If I heard right, they are producing kerosene from 15kW solar collector. That is around 80kWh of solar per day. Kerosene contains 10.35kWh per litre, so with an efficiency of around 4%, means they can produce 3.2kWh of energy as kerosene or around 0.3L each day.
At 20% efficiency that would mean around 1.2L per day from a 15kW solar collector.
We will need to scale this up to the point where we satisfy all the fossil fuel needs of the world and then have excess production that we can pump back into oil wells to start removing the excess CO2 from the air.
So we have the technology, just needs massive scaling. Question is; is the current capitalist system capable of doing this in the time required to avoid catastrophic climate change?
if you get the renewable energy for nothing then the efficiency is less relevant and the waste heat can be repurposed.
The exhaust gas temperature of a gasoline engine can be driven up to 1200°f if you run it lean. Stick a catalyst in there and turn your exhaust back into fuel. Syngas combustion exhaust is water and CO2 right?
Gud vid Bob.
You do not even need solar, a deep well geothermal plant can do the same thing 24 hours a day.
Solar to petrol!
People in India are combining hydrogen and carbon dioxide to make fuel for automobiles. A vehicle runs just like it was gasoline.

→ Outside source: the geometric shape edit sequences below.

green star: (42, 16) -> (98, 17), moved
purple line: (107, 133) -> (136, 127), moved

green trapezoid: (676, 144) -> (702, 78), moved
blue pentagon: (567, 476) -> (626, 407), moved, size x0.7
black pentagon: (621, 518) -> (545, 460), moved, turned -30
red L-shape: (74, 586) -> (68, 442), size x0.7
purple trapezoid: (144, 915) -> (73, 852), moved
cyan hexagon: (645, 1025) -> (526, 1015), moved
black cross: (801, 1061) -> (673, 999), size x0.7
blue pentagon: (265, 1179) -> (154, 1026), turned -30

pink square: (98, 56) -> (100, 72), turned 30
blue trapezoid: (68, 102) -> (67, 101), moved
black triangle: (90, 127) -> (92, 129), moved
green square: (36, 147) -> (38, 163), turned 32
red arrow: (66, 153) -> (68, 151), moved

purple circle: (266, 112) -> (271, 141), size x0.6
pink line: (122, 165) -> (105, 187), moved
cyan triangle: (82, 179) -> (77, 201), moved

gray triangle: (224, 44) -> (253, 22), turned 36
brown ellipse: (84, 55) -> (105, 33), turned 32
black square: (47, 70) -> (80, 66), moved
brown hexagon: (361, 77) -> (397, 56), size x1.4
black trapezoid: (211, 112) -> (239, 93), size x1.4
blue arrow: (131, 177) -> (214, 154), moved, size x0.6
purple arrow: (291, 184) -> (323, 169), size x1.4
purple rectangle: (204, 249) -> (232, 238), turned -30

If it's carbon neutral, does that make it perpetual?
Hmmm, mushrooms exhale CO2. Could a mushroom production facility power itself using its own exhaust? Perspiring minds want to know!
Isn't it easier to turn wood into petrol?
Carbon Monoxide a bit dodgy
Could you run an engine on syngas by heating cerium oxide with that same engine? If you could then why not run a car on water?
Heresy
People don’t understand about energy density. Your heresy is not heretical at all.
Generate electricity from burning coal and convert the C02 into motor fuel.
If you happen to have access to an active volcano...
By the time the production gets to 20% batteries will have increased in efficiency and be available for use in long range aircraft.
Batteries will .Never. be used for long-range aircraft, shipping, rail, or anything else. Write that down and remember it.